One Amish man who participated in the meeting and declined to give his name told the New Era there was no disagreement at the meeting.
"I think our people realize the need for it," he said, "not only for ourselves but for our English friends and other people."
The polio outbreak, while still small, continued to spread throughout May 1979. On May 17, the first case in a non-Amish person was reported in Mifflin County.
And on May 25, massive headlines heralded the disease's arrival in Lancaster County.
A 34-year-old Old Order Mennonite man was the first person to contract polio in Lancaster County since 1963, and a 14-month-old Amish boy was also suspected to have the disease, though his test results were still pending. (All three of that boy's siblings had tested positive, and were asymptomatic carriers of polio.)

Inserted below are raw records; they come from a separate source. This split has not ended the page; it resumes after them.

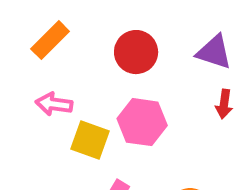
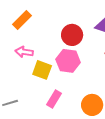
red circle: (136, 52) -> (72, 35), moved

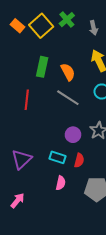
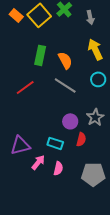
red line: (27, 100) -> (25, 87), turned 48
purple triangle: (22, 159) -> (20, 145), turned 30
red semicircle: (79, 160) -> (81, 139), moved
pink arrow: (17, 200) -> (38, 162), moved

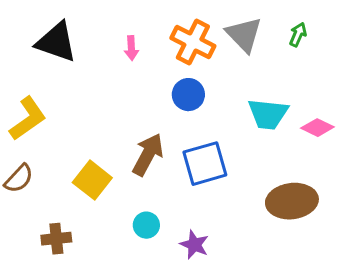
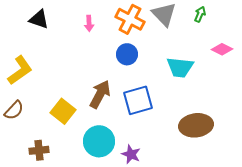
black triangle: (56, 42) -> (39, 19), size x0.7
pink diamond: (317, 128) -> (222, 49), moved
cyan circle: (146, 225) -> (99, 141), size x1.8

The state urged all residents of Lancaster County to be vaccinated, and plans were under way to set up a series of free clinics the next weekend.
State health officials said the rapid immunization program was a massive undertaking, but they were prepared for up to 200,000 of the county's 340,000 residents to show up for vaccination.
Over the next few days, the local newspapers reported on the whirlwind effort to get tens of thousands of county resident vaccinated in three days.
Vaccination sites were announced - 21 in all, including schools all over the county as well as Park City Center.
Health officials tried to anticipate questions, and made it clear who did and did not need to get a vaccine. (In short, anyone of any age who had never been immunized against polio should get the vaccine, officials said.)
Meanwhile, another Lancaster County Amish child was admitted to the hospital with fever and paralysis, awaiting confirmation of a polio infection.
On Saturday, June 2, the vaccinations began. And despite a rainy weekend, people turned out in massive numbers to take the oral vaccine, a pink liquid that was dripped onto people's tongues in two-drop doses.
More than 30,000 people showed up on the first day of the program, with the Sunday News reporting that the Park City site was the busiest. Health officials said they "would've been thrilled with 20,000," so reality certainly exceeded expectations.
The next day was even better - nearly 57,000 people - and the final day, Monday June 4, was the best by far, with 61,021 county residents being inoculated. The total for the three-day drive was 147,849.
"It's just a tremendous success," state health department spokesman Bruce Reimer said. He added that the three-day mass vaccination program inoculated about 43 percent of eligible recipients - and that number didn't take into account the many more who opted to get the vaccine from their family doctors instead of waiting in lines with hundreds of other people.
Still, the process ran smoothly, and wait times stayed well under an hour.
Jack Klock, the state-level coordinator of the program, had this to say as the immunization drive wrapped up:
"This is the best planned and best executed health program I've ever been involved in. Lancaster County can be proud."
As the representative of the state health department and the CDC packed up to head home, a low-key presence remained, working over the next two weeks to continue vaccinating any members of the Amish community who were willing.
In all, this quiet program that ran in undisclosed locations, separate from the hustle and bustle of the main vaccination sites, inoculated more than 7,000 of Lancaster County's 12,000 Amish people. Even more Amish families opted to receive the vaccine from their family doctors, often in their homes.
Not counting the numerous asymptomatic or mild cases, only three Lancaster County residents were struck by the disease in 1979 before the vaccination effort got it under control.
The 1979 Pennsylvania outbreak was the last appearance of polio anywhere in the United States.